Le rideau de perles fait entendre son cliquetis soyeux. Un froissement ! Et une fille pénètre dans la pièce.
Oh ! Pardon, cette merveille ! Vive la Chine, les gars ! Vive l'Asie ! Surtout quand elle est mineure !
L'arrivante est âgée (si l'on peut dire) d'une dix-huitaine d'années. Elle est grande, mince, flexible (comme une liane, diraient des collègues à moi dont les bouquins ressemblent à des albums de photos tellement ils contiennent de clichés). Elle a un beau visage, aussi régulier que le cours de la Loire. Ses yeux sont noisette pâle, elle possède de longs cils et au contraire de minces sourcils. Sa peau a la couleur de l'ambre. Ses pommettes sont à peines saillantes, atténuées par une légère touche de fond de teint qui leur donne du velouté. Elle est coiffée court et a un serre-tête d'écaille blonde dans les cheveux. En voyant entrer ce bel objet, le cœur de votre San-A. fait tilt, ses lampions pavoisent en toute hâte et il sent que sa merveilleuse moelle épinière tourne en crème fouettée.
Lang Fou Ré s'approche de l'arrivante, frotte son nez contre le sien et se retourne.
— Je vous présente ma cousine Vao Dan Sing ! dit-il.
Congratulations. Le Béru en oublie sa faim.
— C'est pas possible que ça soye le vieux kroumir du magasin qu'ait fait ce sujet, murmure-t-il, il a dû avoir recours à la main d’œuvre étrangère !
Miss Vao Dan Sing (mais appelons-la Vao tout court pour la commodité de la controverse) se met à nous préparer une collation substantielle : pâté impérial, pousses de soja au trou fi gnou, riz cantonnais et lichee dans la cendre. Le tout arrosé de thé, ce qui démoralise beaucoup le Gravos.

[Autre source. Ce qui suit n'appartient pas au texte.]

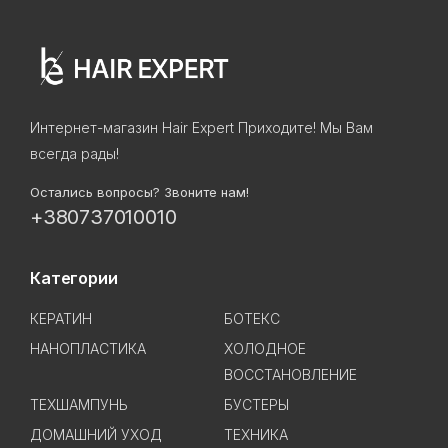
Интернет-магазин Hair Expert Приходите! Мы Вам
всегда рады!
Остались вопросы? Звоните нам!
+380737010010
Категории
КЕРАТИН
БОТЕКС
НАНОПЛАСТИКА
ХОЛОДНОЕ
ВОССТАНОВЛЕНИЕ
ТЕХШАМПУНЬ
БУСТЕРЫ
ДОМАШНИЙ УХОД
ТЕХНИКА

— Dis voir, Lang Fou Ré, pleurniche-t-il, ta cousine aurait pas dans un recoin une petite boutanche de juliénas.
Hélas, la plus belle fille du monde (et elle se trouve à portée du regard) ne peut donner que ce qu'elle a. En l'occurrence elle n'a pas de vin.
Lorsqu'il a décrassé la tortore à tonton, Lang Fou Ré émet quelques-uns de ces rots bruyants dont les Chinois et les grumeurs d'eau Perrier ont le secret.
— Et maintenant, dit-il, si vous me racontiez ce que vous faites en Chine ?
— Tu ne lui as pas dit ? m'étonné-je à l'adresse de Béru.
Le Mastar me virgule un coup de tatane dans les molletières par-dessus la natte.
— Bé si, je lui ai raconté comme quoi on s'est bourrés en redescendant les pentes du Tibet homicide. Et comment qu'on s'est payé le versant chinetoque au lieu de prendre çui qui surplombe le lac Léman ! Tout le monde peut se mettre le piolet dans l'œil, hein ? D'autant plus que notre boussole était en froid avec le Nord… Une boussole qui dit merde au Nord, ça facilite pas les excursions en montagne.
Il parle en ponctuant de clignements d'yeux, lesquels signifient : Je ne suis pas le genre de type qui se confie au premier prisonnier venu. La méfiance est la mère de la Sûreté et de la P.J. réunies.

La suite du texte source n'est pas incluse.